::: Provided entries

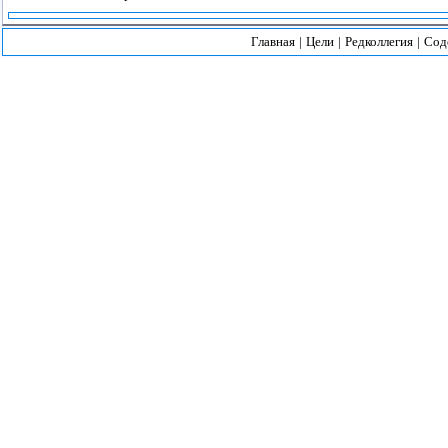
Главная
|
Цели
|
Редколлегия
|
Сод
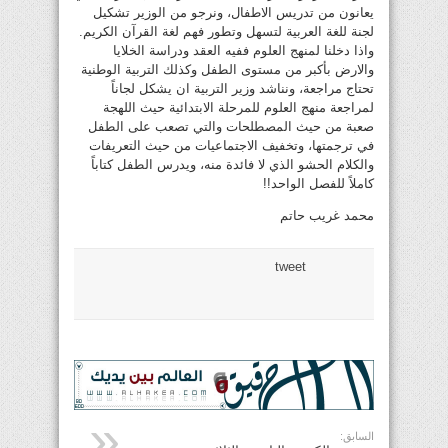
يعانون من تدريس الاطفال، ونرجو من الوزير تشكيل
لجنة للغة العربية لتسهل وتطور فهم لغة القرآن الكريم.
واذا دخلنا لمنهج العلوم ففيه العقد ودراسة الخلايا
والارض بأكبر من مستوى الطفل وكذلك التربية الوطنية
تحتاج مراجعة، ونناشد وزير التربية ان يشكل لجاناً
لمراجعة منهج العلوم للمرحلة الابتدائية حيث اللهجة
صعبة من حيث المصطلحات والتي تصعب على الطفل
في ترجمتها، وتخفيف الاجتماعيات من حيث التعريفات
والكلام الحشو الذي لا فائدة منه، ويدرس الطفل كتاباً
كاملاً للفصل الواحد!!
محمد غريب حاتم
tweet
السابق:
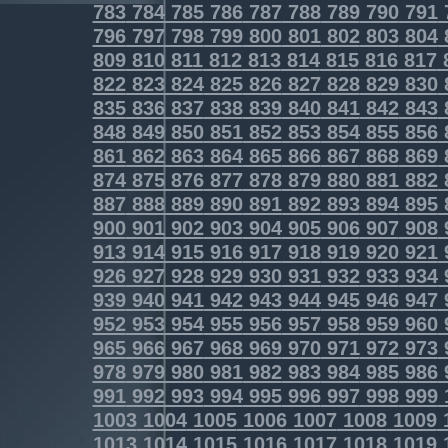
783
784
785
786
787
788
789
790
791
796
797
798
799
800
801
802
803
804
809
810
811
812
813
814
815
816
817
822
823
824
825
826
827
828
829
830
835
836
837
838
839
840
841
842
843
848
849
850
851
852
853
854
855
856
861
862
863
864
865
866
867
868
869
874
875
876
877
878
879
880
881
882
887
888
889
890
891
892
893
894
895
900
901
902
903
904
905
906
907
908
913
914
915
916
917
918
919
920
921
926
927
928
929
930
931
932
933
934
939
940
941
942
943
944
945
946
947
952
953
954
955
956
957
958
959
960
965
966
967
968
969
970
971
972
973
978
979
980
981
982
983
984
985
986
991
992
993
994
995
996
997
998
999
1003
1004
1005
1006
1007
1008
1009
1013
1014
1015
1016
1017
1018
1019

::::::
::: Provided entries

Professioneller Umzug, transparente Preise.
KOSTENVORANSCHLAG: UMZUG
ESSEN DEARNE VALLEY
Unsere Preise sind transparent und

::::::
::: Provided entries

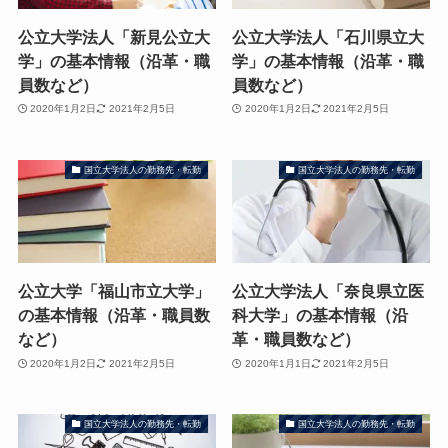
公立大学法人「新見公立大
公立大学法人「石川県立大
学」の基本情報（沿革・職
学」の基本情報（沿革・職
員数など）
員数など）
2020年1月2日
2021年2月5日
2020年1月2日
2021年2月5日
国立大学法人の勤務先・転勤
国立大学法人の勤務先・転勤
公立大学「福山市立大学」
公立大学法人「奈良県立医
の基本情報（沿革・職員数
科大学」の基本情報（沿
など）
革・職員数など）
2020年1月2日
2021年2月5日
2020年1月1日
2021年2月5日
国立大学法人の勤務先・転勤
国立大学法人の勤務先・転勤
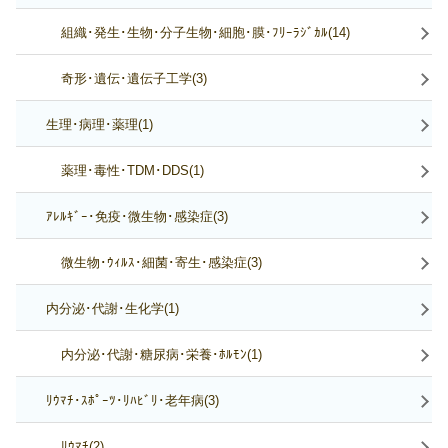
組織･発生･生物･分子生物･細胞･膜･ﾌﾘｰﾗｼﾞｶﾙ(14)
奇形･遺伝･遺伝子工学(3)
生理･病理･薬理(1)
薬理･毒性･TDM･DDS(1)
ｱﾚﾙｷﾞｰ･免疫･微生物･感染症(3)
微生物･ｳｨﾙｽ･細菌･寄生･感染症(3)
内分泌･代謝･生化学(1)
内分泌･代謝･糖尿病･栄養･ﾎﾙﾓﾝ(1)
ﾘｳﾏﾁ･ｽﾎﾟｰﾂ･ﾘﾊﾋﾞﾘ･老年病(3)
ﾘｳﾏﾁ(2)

::::::

What the task requires: Which of the lines above include the word "Preise"? Copy each of them.

Finished task:
Professioneller Umzug, transparente Preise.
Unsere Preise sind transparent und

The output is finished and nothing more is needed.